Be professional and concise
Providers often read messages between patients, procedures, shifts, or administrative work. Keep outreach short, clear, and respectful. The goal of the first message is to start a qualified conversation.
Follow up without being pushy
Many strong candidates do not respond to the first message. Follow up with a specific reason the role may be relevant rather than simply asking if they saw the first message.
Focus on relationships
Not every provider will be interested right away. A candidate who is not ready today may be open later, or they may refer someone else. Treat every conversation professionally.
Use timing signals
Career changes, relocation, new certifications, fellowship completion, leadership changes, or public job changes can create stronger reasons to reach out.
Track everything
Successful sourcing depends on organized follow-up. Track who you contacted, when you contacted them, what role you mentioned, how they responded, and when to follow up again. This protects candidate ownership, prevents duplicate outreach, and helps you build a long-term provider network.
- Candidate name
- Specialty or provider type
- Phone and email
- Location
- NPI if confirmed
- Source
- Date contacted
- Role discussed
- Response status
- Follow-up date
- Notes, concerns, and motivators
Sourcing success rule
A recruiter should never measure sourcing only by how many people they contact. The better measure is how many qualified, relevant, documented conversations they create. Be relevant, be accurate, be respectful, and stay consistent.

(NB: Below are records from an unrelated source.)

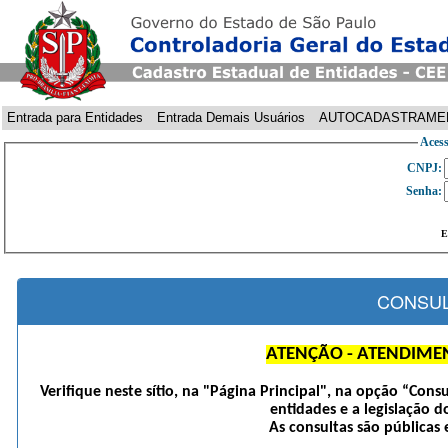
Entrada para Entidades
Entrada Demais Usuários
AUTOCADASTRAME
Acess
CNPJ:
Senha:
E
CONSUL
ATENÇÃO - ATENDIME
Verifique neste sítio, na "Página Principal", na opção “Cons
entidades e a legislação d
As consultas são públicas 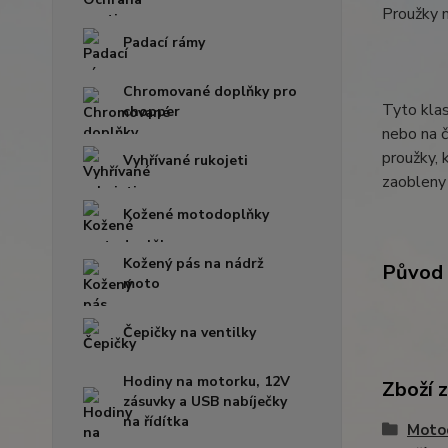
Proužky 
Padací rámy
Chromované doplňky pro
Tyto klas
chopper
nebo na č
proužky, 
Vyhřívané rukojeti
zaobleny 
Kožené motodoplňky
Kožený pás na nádrž
Původ 
moto
Čepičky na ventilky
Hodiny na motorku, 12V
Zboží 
zásuvky a USB nabíječky
na řídítka
Moto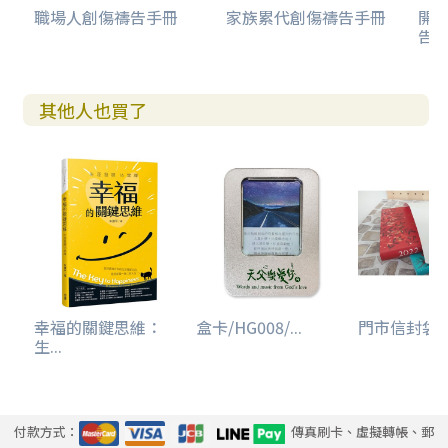
職場人創傷禱告手冊
家族累代創傷禱告手冊
開
告(
其他人也買了
幸福的關鍵思維：
盒卡/HG008/...
門市信封袋(
生...
付款方式：
傳真刷卡、虛擬轉帳、郵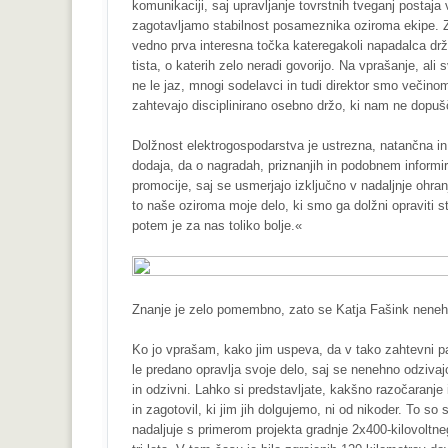
komunikaciji, saj upravljanje tovrstnih tveganj postaja 
zagotavljamo stabilnost posameznika oziroma ekipe. Z
vedno prva interesna točka kateregakoli napadalca drž
tista, o katerih zelo neradi govorijo. Na vprašanje, ali
ne le jaz, mnogi sodelavci in tudi direktor smo večino
zahtevajo disciplinirano osebno držo, ki nam ne dopuš
Dolžnost elektrogospodarstva je ustrezna, natančna in 
dodaja, da o nagradah, priznanjih in podobnem informi
promocije, saj se usmerjajo izključno v nadaljnje ohra
to naše oziroma moje delo, ki smo ga dolžni opraviti 
potem je za nas toliko bolje.«
Znanje je zelo pomembno, zato se Katja Fašink nenehno
Ko jo vprašam, kako jim uspeva, da v tako zahtevni p
le predano opravlja svoje delo, saj se nenehno odziva
in odzivni. Lahko si predstavljate, kakšno razočaranje
in zagotovil, ki jim jih dolgujemo, ni od nikoder. To s
nadaljuje s primerom projekta gradnje 2x400-kilovoltne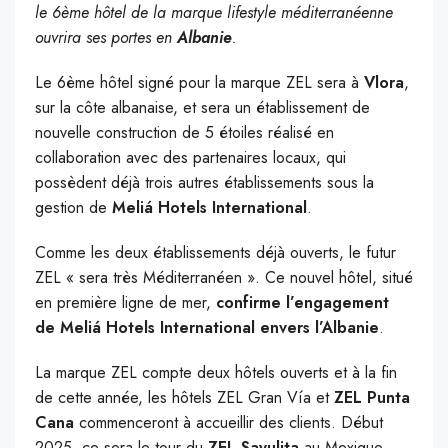
le 6ème hôtel de la marque lifestyle méditerranéenne
ouvrira ses portes en
Albanie
.
Le 6ème hôtel signé pour la marque ZEL sera à
Vlora
,
sur la côte albanaise, et sera un établissement de
nouvelle construction de 5 étoiles réalisé en
collaboration avec des partenaires locaux, qui
possèdent déjà trois autres établissements sous la
gestion de
Meliá Hotels International
.
Comme les deux établissements déjà ouverts, le futur
ZEL « sera très Méditerranéen ». Ce nouvel hôtel, situé
en première ligne de mer,
confirme l’engagement
de Meliá Hotels International envers l’Albanie
.
La marque ZEL compte deux hôtels ouverts et à la fin
de cette année, les hôtels ZEL Gran Vía et
ZEL Punta
Cana
commenceront à accueillir des clients. Début
2025, ce sera le tour du
ZEL Sayulita
au Mexique,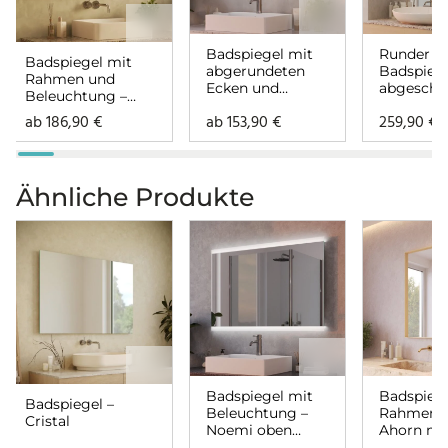
Badspiegel mit
Runder
Badspiegel mit
abgerundeten
Badspieg
Rahmen und
Ecken und
abgeschn
Beleuchtung –
Beleuchtung –
mit Bele
Noemi
ab
186,90
€
ab
153,90
€
259,90
€
Noemi
– Noemi
rundherum
rundherum
Ähnliche Produkte
Badspiegel mit
Badspiege
Badspiegel –
Beleuchtung –
Rahmen –
Cristal
Noemi oben
Ahorn ma
unten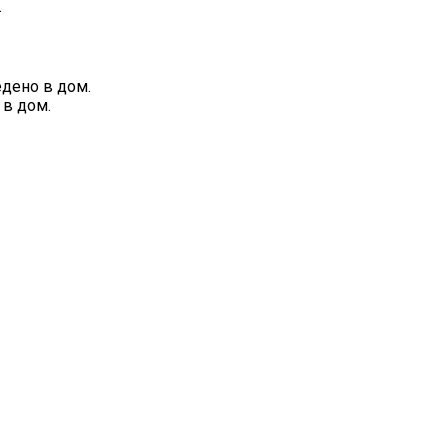
.
дено в дом.
в дом.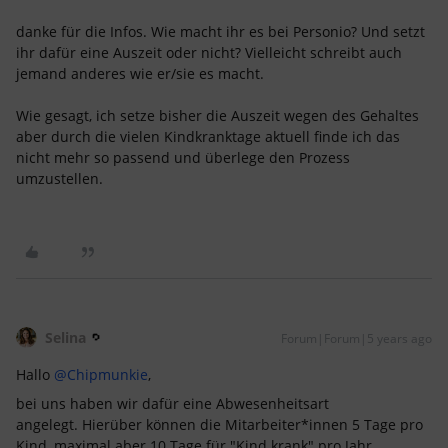
danke für die Infos. Wie macht ihr es bei Personio? Und setzt
ihr dafür eine Auszeit oder nicht? Vielleicht schreibt auch
jemand anderes wie er/sie es macht.
Wie gesagt, ich setze bisher die Auszeit wegen des Gehaltes
aber durch die vielen Kindkranktage aktuell finde ich das
nicht mehr so passend und überlege den Prozess
umzustellen.
Selina
Forum|Forum|5 years ago
Hallo
@Chipmunkie
,
bei uns haben wir dafür eine Abwesenheitsart
angelegt. Hierüber können die Mitarbeiter*innen 5 Tage pro
Kind, maximal aber 10 Tage für "Kind krank" pro Jahr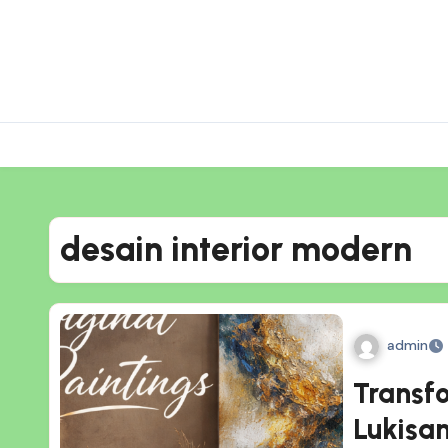
Skip
to
content
desain interior modern
admin
Transf
Lukisan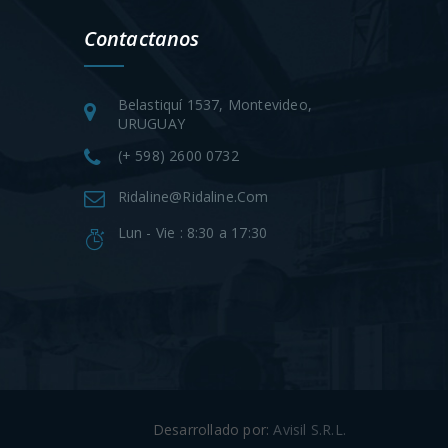
Contactanos
Belastiquí 1537, Montevideo,
URUGUAY
(+ 598) 2600 0732
Ridaline@ridaline.com
Lun - Vie : 8:30 a 17:30
Desarrollado por:
Avisil S.R.L.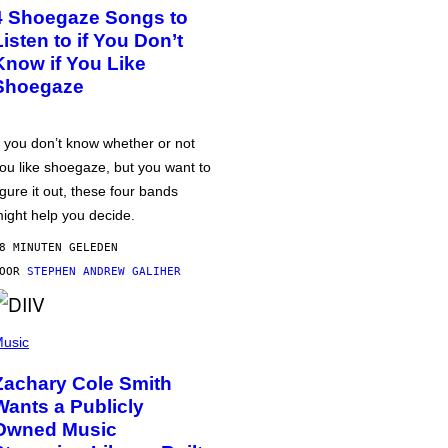
4 Shoegaze Songs to
Listen to if You Don’t
Know if You Like
Shoegaze
f you don’t know whether or not
ou like shoegaze, but you want to
igure it out, these four bands
ight help you decide.
8 MINUTEN GELEDEN
DOOR
STEPHEN ANDREW GALIHER
usic
Zachary Cole Smith
Wants a Publicly
Owned Music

NPI Lookup and Submission Quality
For physicians, advanced practice providers, CRNAs, and other clinicians with an NPI, the NPI Registry can be used as a quick lookup tool to help confirm provider identity and capture the NPI number for the submission packet.
NPI Registry Lookup
Use this registry link to search for a provider by NPI number or by name and state. Use the result only when the match is clear.
Open the NPI Registry Lookup
How to use the NPI lookup
- Search by the candidate's NPI number when they provide one, or search by first name, last name, and state when they do not.
- Confirm that the record reasonably matches the candidate's name, provider type, specialty or taxonomy, and location information.
- Copy the NPI number into the applicant review form or your recruiter notes when the match is clear.
- If several results appear and you are not sure which record is correct, do not guess. Mark the NPI as not confirmed and ask the candidate to verify it.
- Remember that an NPI lookup does not replace license, board certification, employment history, credentialing, or client-specific verification requirements.
Before submitting, confirm
Candidate information
- Full legal name and preferred name
- Phone number and email address
- Current city/state and relocation interest
- CV/resume or required candidate document
Role fit information
- Opening or specialty being submitted for
- Board certification or eligibility status
- License status and willingness to obtain license
- Availability, compensation expectations, and known deal-breakers
Best practice
Keep your own candidate tracking notes updated immediately after submitting the form. Record the submission date, role, candidate name, NPI if confirmed, and follow-up status so candidate ownership and commission eligibility can be reviewed clearly later.